Transcribed page contents
....
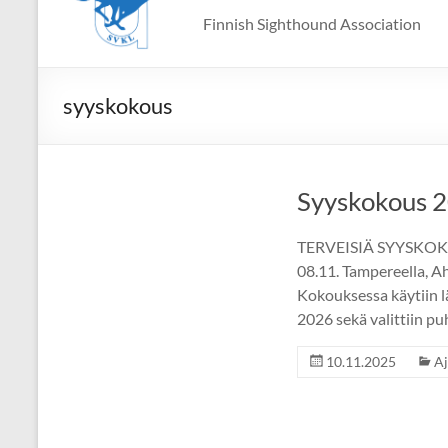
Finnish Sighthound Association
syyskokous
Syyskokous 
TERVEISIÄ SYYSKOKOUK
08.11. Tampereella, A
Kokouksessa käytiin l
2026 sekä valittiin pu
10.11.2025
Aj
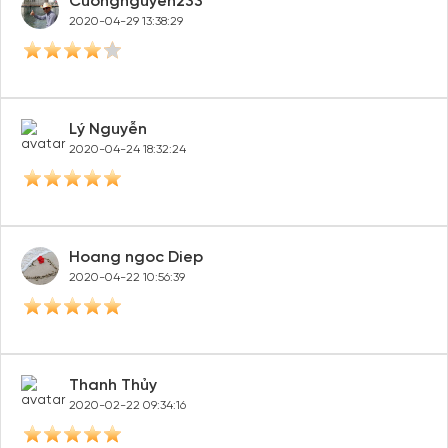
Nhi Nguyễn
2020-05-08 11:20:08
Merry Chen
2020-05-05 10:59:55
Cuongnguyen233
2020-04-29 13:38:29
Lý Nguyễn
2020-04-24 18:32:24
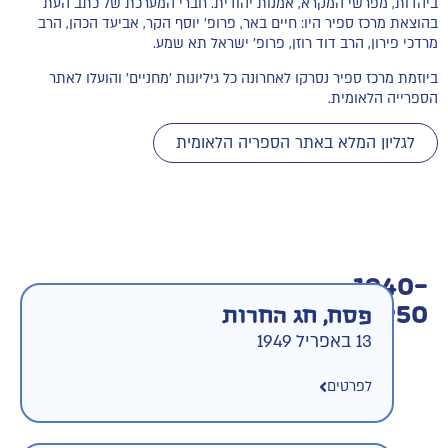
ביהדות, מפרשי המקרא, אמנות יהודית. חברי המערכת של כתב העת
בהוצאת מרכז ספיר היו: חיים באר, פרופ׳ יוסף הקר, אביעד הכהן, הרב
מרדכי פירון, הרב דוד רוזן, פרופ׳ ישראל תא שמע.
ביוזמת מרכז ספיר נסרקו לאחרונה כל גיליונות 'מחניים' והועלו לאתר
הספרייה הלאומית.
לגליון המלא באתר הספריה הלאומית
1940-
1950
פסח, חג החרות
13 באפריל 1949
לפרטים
....
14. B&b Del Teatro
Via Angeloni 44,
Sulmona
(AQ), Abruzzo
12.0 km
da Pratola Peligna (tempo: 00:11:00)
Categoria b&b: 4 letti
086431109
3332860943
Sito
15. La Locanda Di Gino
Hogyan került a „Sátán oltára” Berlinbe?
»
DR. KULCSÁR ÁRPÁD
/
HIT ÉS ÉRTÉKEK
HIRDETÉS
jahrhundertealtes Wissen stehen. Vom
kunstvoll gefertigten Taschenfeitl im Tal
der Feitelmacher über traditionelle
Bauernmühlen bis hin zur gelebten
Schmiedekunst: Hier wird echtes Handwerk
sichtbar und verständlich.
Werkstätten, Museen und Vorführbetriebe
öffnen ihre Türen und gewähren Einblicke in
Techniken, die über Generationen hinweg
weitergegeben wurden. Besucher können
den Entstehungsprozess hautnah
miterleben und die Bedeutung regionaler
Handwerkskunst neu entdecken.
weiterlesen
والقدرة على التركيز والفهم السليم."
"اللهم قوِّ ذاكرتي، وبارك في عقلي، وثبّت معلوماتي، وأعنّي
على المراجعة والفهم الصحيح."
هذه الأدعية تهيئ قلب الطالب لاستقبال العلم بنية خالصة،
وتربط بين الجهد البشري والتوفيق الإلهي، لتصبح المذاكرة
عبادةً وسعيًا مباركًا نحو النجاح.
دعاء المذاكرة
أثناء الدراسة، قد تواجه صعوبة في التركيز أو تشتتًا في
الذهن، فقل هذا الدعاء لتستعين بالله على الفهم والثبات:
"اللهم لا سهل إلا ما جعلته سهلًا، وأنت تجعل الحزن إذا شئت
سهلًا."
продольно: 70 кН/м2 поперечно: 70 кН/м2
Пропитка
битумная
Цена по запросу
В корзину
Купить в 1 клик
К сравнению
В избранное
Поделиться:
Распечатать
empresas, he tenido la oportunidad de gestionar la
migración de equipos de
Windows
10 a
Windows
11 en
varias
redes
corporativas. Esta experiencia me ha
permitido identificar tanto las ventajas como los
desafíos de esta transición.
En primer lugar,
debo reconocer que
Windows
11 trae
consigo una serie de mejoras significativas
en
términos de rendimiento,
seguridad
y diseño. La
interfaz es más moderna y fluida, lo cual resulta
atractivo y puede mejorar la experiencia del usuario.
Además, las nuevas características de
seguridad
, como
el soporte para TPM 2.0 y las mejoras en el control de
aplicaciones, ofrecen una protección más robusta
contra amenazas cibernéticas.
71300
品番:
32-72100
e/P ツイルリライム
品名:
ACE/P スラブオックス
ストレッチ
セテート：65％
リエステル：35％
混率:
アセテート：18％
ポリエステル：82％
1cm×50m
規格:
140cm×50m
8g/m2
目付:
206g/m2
....
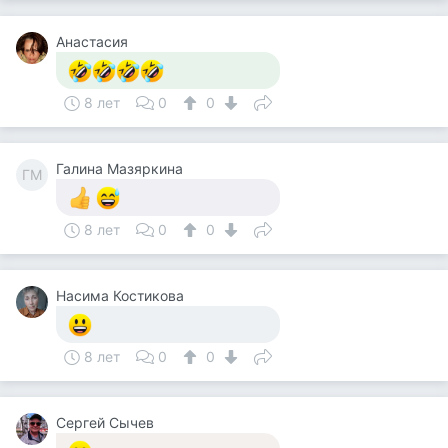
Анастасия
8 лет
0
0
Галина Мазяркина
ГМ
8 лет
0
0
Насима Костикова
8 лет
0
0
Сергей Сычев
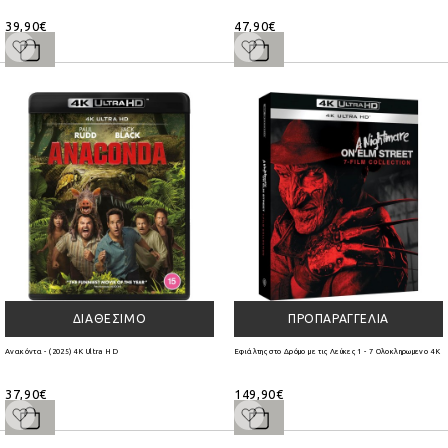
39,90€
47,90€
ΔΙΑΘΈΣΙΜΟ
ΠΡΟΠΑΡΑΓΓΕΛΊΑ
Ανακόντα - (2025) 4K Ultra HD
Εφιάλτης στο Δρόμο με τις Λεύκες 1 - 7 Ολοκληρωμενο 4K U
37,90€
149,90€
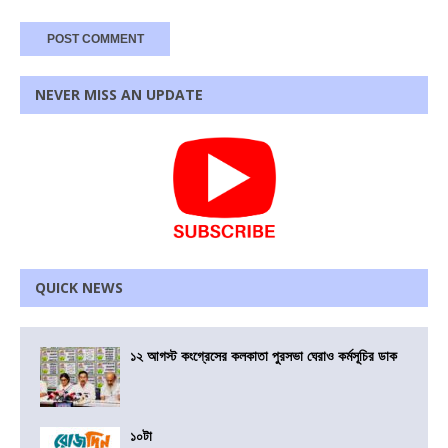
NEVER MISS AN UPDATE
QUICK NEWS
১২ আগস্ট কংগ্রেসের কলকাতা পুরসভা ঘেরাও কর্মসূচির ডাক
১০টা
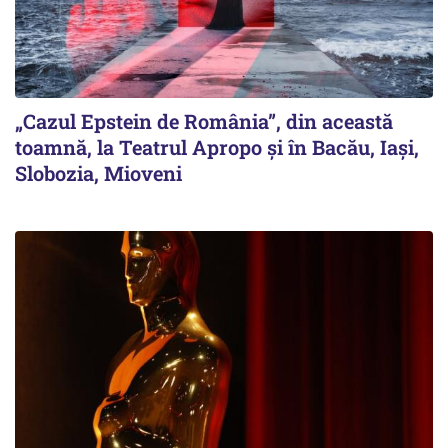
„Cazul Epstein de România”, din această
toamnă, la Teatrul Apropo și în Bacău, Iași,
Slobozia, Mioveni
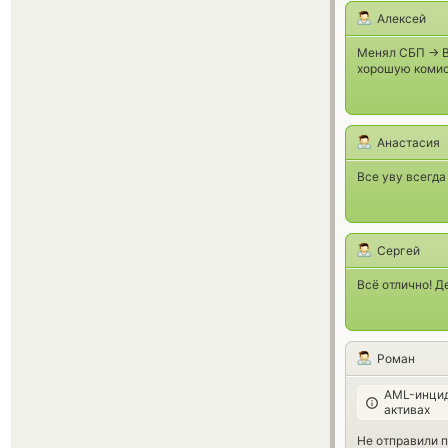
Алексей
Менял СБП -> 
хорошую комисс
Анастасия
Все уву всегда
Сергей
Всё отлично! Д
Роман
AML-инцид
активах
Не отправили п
....
» **Work order**
Look above for the line with "Εφιάλτης στο Δρόμο", then give again exactly every line from there through the line with "Менял СБП ->", skipping the pictures.

» **Response to the exercise**
Εφιάλτης στο Δρόμο με τις Λεύκες 1 - 7 Ολοκληρωμενο 4K U
37,90€
149,90€
NEVER MISS AN UPDATE
QUICK NEWS
১২ আগস্ট কংগ্রেসের কলকাতা পুরসভা ঘেরাও কর্মসূচির ডাক
১০টা
„Cazul Epstein de România”, din această
toamnă, la Teatrul Apropo și în Bacău, Iași,
Slobozia, Mioveni
Алексей
Менял СБП -> 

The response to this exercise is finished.